* WHAT TO PRODUCE: Without any of the pictures, set down the data below exactly.

Collected data entries:

..............................

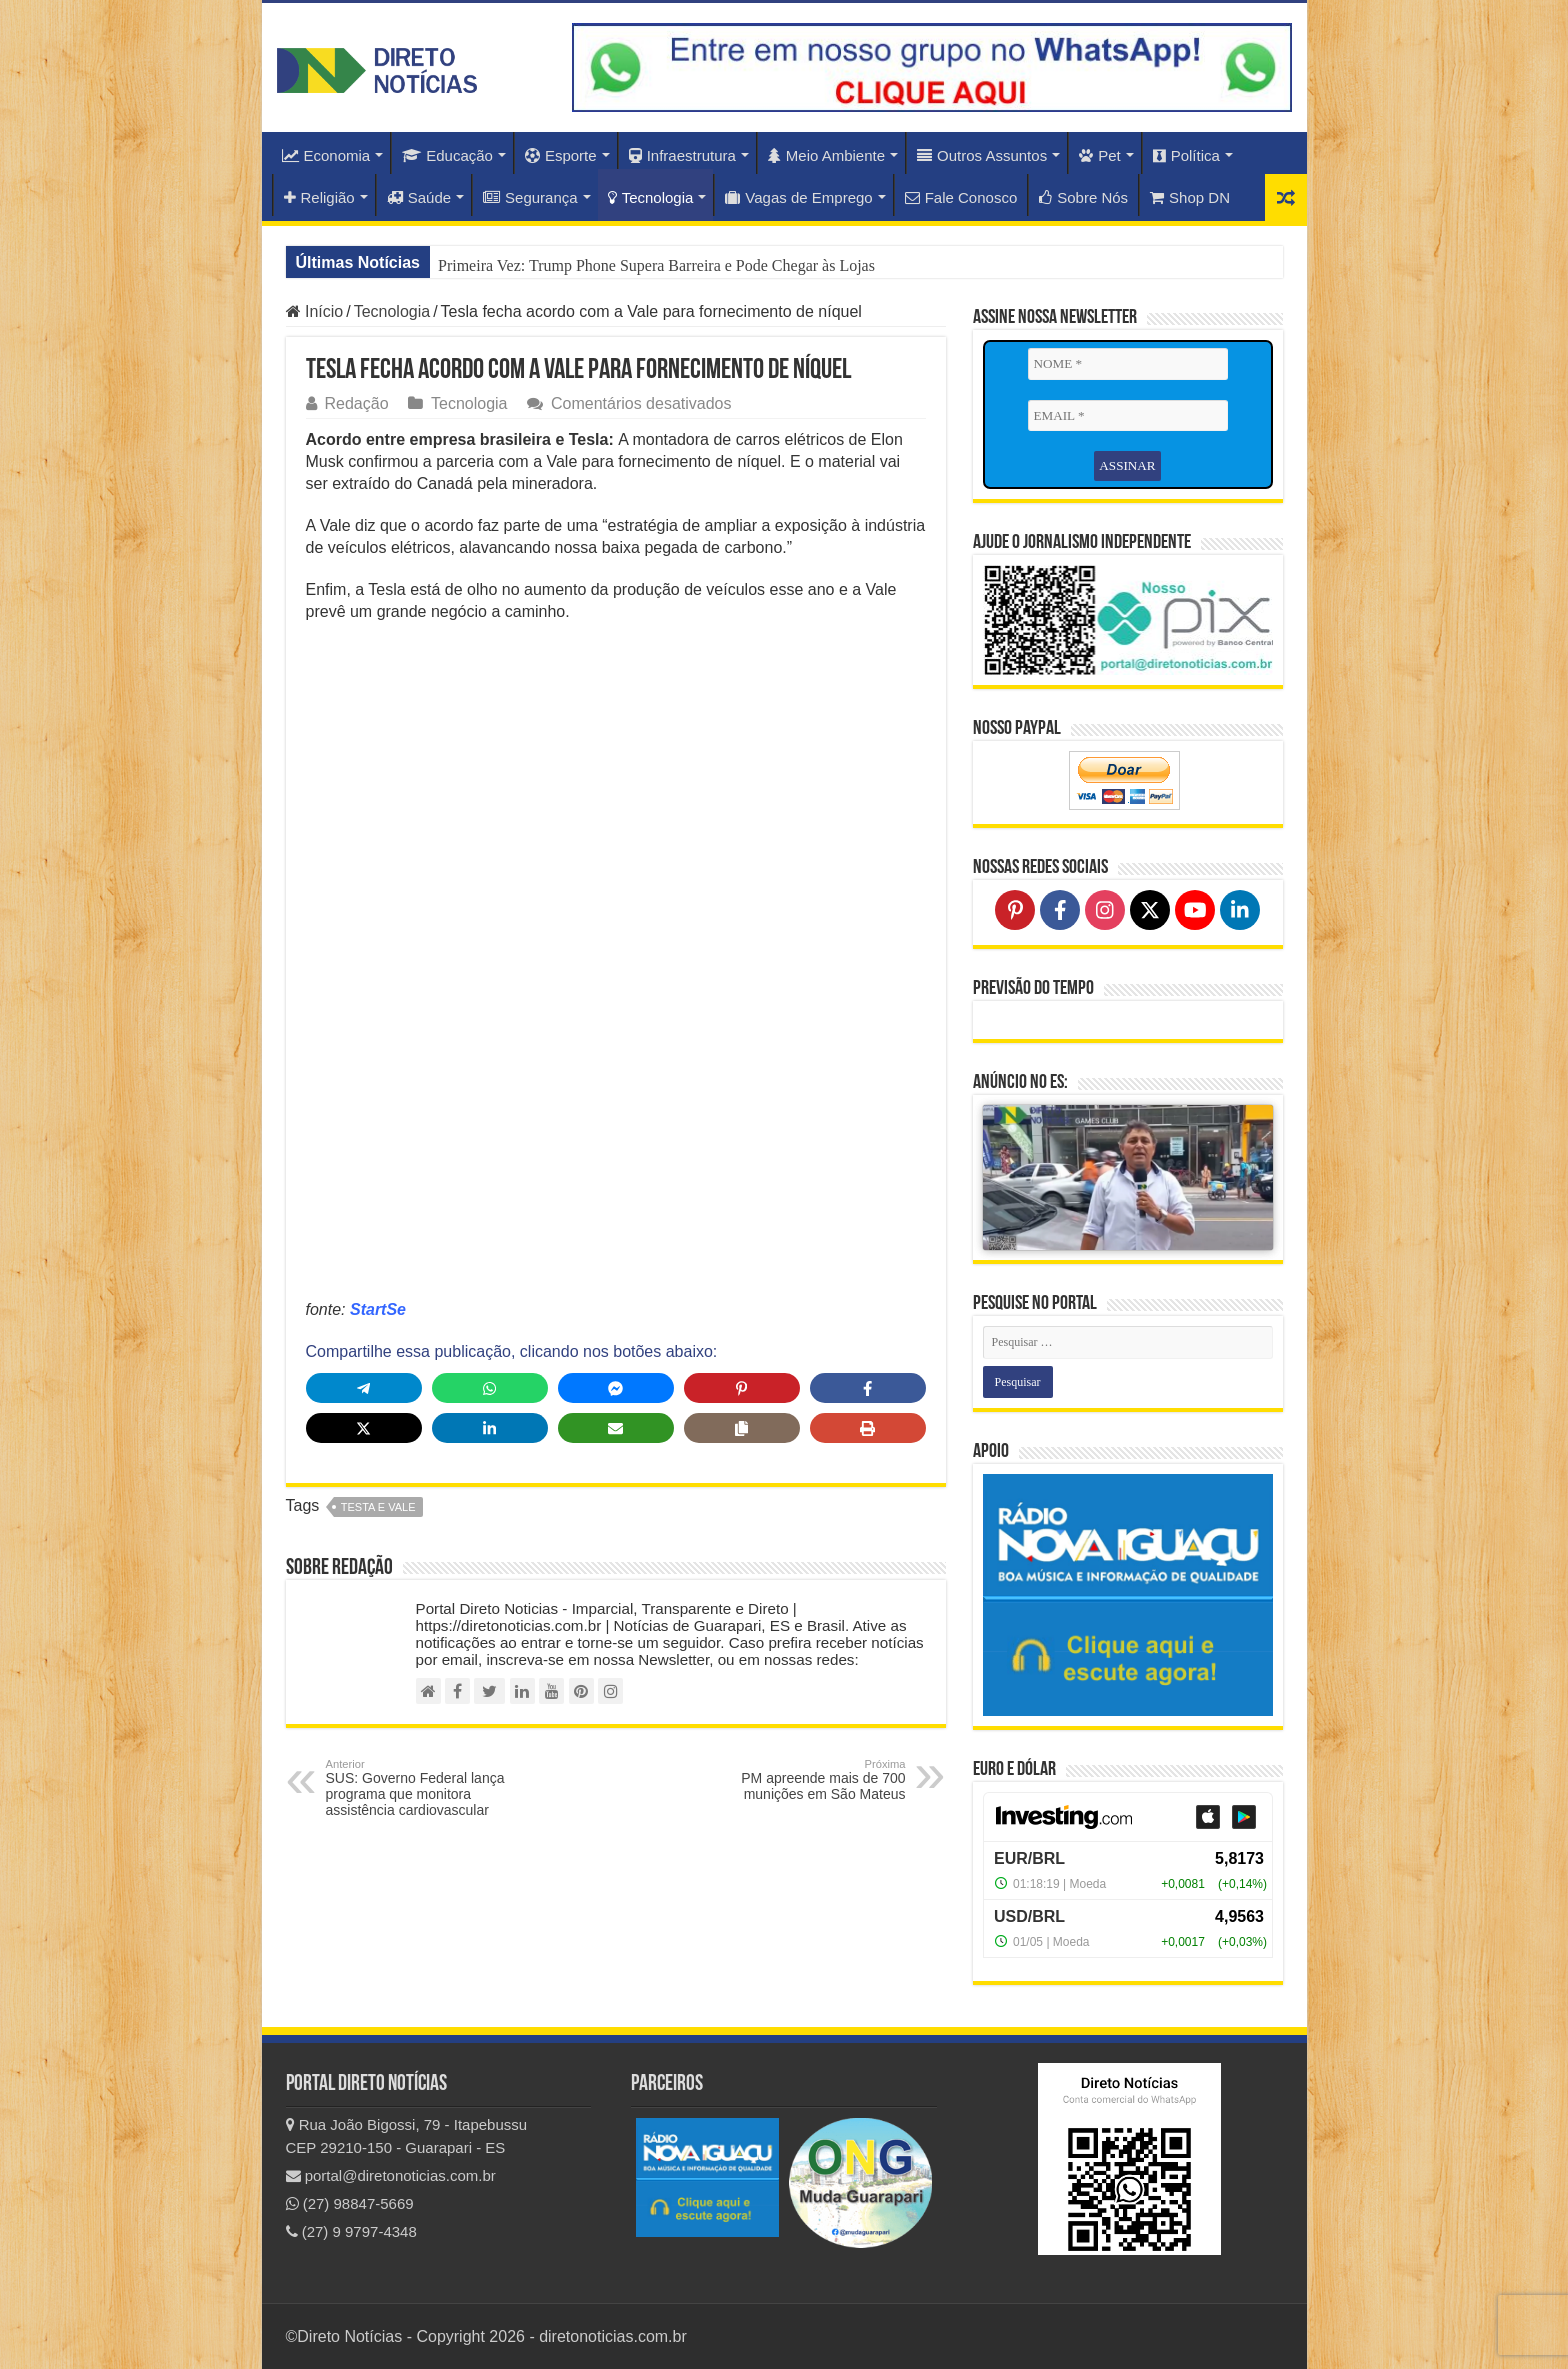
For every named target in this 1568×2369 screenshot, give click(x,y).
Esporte (561, 155)
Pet (1100, 155)
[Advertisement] (616, 783)
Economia (326, 155)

..............................

* THE COMPLETED TASK:
For every named target in this 1568×2369 screenshot, give click(x,y).
Esporte (561, 155)
Pet (1100, 155)
[Advertisement] (616, 783)
Economia (326, 155)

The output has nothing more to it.